«Вы отчасти правы, отчасти нет, любезный граф, — возразила она; — что меня обкрадывают, как и других, с этим я согласна. Я в этом уверилась сама, собственными глазами, потому что раз утром рано видела из моего окна, как потихоньку выносили из дворца огромные корзины и, разумеется, не пустые. Помню также, что несколько лет тому назад, проезжая по берегам Волги, я расспрашивала побережных жителей о их жизни. Большею частью они питались рыболовством. Они говорили мне, что могли бы довольствоваться плодами трудов своих и в особенности ловлею стерлядей, если бы у них не отымали части добычи, принуждая их ежегодно доставлять для моей конюшни значительное число стерлядей, которые стоят хороших денег. Эта тяжелая дань обходилась им в 2000 рублей каждогодно. — Вы хорошо сделали, что сказали мне об этом, отвечала я смеясь; — я не знала, что мои лошади едят стерлядей. Эта странная повинность была уничтожена. Однако я постараюсь доказать вам, что есть разница между кажущимся беспорядком, который вы замечаете здесь, и беспорядком действительным и несравненно опаснейшим, господствующим у вас. Французский король никогда не знает в точности, сколько он издерживает; у него ничто не распределено и не назначено вперед. Я напротив того делаю вот что; ежегодно определяю известную, всегда одинаковую сумму на расходы для моего стола, меблировки, театров, конюшни, одним словом для содержания всего дома; я приказываю, чтобы за столом в моих дворцах подавали такие то вина, столько-то блюд. То же самое делается и по другим частям хозяйства. Когда мне доставляют все в точности, в требуемом количестве и качестве, и если никто не жалуется на недостаток, то я довольна, и мне совершенно все равно, если из отпускаемой суммы сколько нибудь украдут. Для меня важно то, чтобы эта сумма не была превышаема. Таким образом я всегда знаю, что издерживаю. Это такое преимущество, которым пользуются немногие государи и даже немногие богачи из частных лиц.

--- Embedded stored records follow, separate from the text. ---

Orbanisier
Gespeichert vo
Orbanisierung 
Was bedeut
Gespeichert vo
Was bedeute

В другой раз, когда она хотела знать, что меня всего более поразило с тех пор, как я находился при ее дворе, я, пользуясь добрым расположением ее ко мне, осмелился сказать: «Меня всего более удивляет ненарушимое спокойствие, которым ваше величество пользуетесь на троне, издавна обуреваемом грозами. Трудно постигнуть — каким образом, прибыв в Россию из чужих стран молодой женщиной, вы царствуете так спокойно и не бываете принуждены тушить внутренние смуты и бороться с домашними врагами и не встречаете никаких важных препятствий?»

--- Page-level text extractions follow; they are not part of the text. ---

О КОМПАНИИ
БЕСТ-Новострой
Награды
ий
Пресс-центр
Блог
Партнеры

«Средства к тому самые обыкновенные, — отвечала она; — я установила себе правила и начертала план; по ним я действую, управляю и никогда не отступаю. Воля моя, раз выраженная, остается неизменною. Таким образом все определено, каждый день походит на предыдущий. Всякий знает — на что он может рассчитывать, и не тревожится по пустому. Если я кому-нибудь назначила место, он может быть уверен, что сохранит его, если только не сделается преступником. Таким путем я устраняю всякий повод к беспокойствам, доносам, раздорам и совместничеству. Зато вы у меня и не заметите интриг. Пронырливый человек старается столкнут должностное лицо, чтобы самому заместить его, но в моем правлении такие интриги бесполезны».

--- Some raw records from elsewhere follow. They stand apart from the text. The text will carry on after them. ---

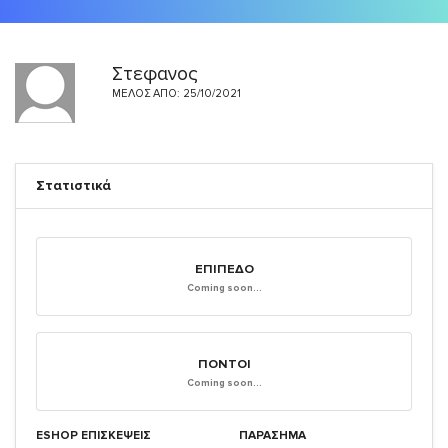
Στεφανος
ΜΈΛΟΣ ΑΠΌ: 25/10/2021
Στατιστικά
ΕΠΊΠΕΔΟ
Coming soon...
ΠΌΝΤΟΙ
Coming soon...
ESHOP ΕΠΙΣΚΈΨΕΙΣ
ΠΑΡΑΣΗΜΑ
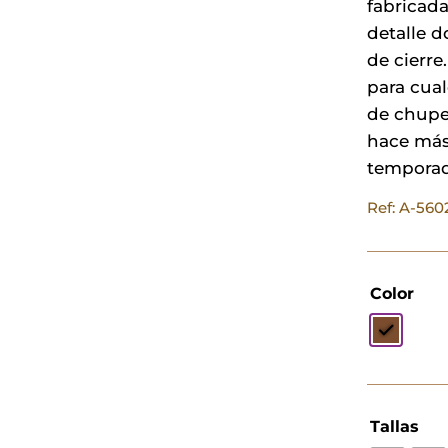
fabricada
detalle d
de cierre
para cua
de chupet
hace más
temporad
Ref: A-56
Color
Tallas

«Я согласен, государыня, — отвечал я, — что такие благоразумные правила ведут к хорошим последствиям. Но позвольте мне сделать одно замечание: ведь и при обширном уме невозможно иногда не ошибиться в выборе людей. Чтобы вы сделали, ваше величество, если б, например, вдруг заметили, что назначили министром человека, неспособного к управлению и недостойного вашего доверия?»